# my new addictive crochet applique



## jennyandteddy (Aug 3, 2013)

I love to crochet applique and so addicted to it because they can be whip up so quick and easy. Anyone into crochet applique?
free pattren can be found here
http://www.jennyandteddy.com/2013/03/chicken-or-duck-crochet-applique-free-pattern/


----------



## Naneast (Jun 12, 2011)

So cute!


----------



## maryrose (Apr 15, 2011)

cute idea!


----------



## Lolly12 (Oct 10, 2012)

Love appliques, they really put the finishing touches on many items :thumbup:


----------



## jennyandteddy (Aug 3, 2013)

thank you.


----------



## Frannyward (Mar 22, 2012)

They are gorgeous.


----------



## bwtyer (Oct 31, 2012)

Cute! Thanks for the link!


----------



## missmolly (Jun 8, 2011)

They are adorable! :thumbup: :thumbup:


----------



## Brianna9301 (Aug 18, 2011)

So cute, I think it would look precious on a light blue baby sweater :thumbup:


----------



## Kaye3514 (Feb 17, 2013)

So cute will you use them as your signature on your projects?
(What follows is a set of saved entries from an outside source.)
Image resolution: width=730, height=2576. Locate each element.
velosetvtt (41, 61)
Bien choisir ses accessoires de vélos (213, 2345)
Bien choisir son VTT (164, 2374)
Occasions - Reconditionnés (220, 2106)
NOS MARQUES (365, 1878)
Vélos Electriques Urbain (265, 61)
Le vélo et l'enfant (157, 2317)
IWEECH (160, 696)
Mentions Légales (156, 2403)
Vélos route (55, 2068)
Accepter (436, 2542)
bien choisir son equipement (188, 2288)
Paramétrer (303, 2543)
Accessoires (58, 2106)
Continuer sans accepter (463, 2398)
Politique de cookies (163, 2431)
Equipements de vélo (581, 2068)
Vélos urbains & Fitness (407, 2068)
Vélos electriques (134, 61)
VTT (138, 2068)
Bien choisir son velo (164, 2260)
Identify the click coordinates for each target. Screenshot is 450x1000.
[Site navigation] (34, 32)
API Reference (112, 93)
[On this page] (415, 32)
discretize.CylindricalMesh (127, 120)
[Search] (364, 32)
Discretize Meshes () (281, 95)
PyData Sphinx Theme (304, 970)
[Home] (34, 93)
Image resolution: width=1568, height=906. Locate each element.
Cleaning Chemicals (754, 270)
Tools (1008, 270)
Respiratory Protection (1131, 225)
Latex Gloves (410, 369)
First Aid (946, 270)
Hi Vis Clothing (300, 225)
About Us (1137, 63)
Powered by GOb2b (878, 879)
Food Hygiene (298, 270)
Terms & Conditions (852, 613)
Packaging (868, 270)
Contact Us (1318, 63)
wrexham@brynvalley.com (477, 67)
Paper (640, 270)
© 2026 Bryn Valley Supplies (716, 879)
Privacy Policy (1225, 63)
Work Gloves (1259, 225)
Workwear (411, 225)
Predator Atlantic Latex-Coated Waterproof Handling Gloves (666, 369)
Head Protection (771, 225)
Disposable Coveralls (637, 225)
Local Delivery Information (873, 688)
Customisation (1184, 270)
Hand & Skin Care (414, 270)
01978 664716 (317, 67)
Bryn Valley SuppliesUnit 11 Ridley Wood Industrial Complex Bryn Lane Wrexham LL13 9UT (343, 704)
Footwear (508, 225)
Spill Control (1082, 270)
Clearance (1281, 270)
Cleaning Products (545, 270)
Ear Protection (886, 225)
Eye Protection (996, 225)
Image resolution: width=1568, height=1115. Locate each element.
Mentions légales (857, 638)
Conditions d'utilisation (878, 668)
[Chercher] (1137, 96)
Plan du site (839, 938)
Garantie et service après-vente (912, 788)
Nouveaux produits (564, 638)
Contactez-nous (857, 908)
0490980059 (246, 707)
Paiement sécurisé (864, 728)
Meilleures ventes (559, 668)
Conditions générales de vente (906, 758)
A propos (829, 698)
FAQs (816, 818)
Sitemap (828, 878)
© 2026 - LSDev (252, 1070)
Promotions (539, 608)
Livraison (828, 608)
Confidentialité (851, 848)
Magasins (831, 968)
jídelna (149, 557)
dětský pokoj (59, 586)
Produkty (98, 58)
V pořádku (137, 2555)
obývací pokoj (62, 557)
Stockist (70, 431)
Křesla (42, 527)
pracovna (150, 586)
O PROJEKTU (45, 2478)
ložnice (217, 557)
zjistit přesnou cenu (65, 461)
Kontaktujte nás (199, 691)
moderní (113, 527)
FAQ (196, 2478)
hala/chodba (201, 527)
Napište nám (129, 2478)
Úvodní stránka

If so,it would be a lovely idea


----------



## Rainebo (Apr 22, 2012)

Just darling!


----------



## StellasKnits (Apr 10, 2011)

Adorable!


----------



## Gypsycream (Nov 23, 2011)

Awww!!


----------



## jennyandteddy (Aug 3, 2013)

Thank you everyone.


----------



## Knittingkitty (Sep 25, 2011)

Adorable!


----------



## yona (Feb 7, 2011)

Thanks for this great link.


----------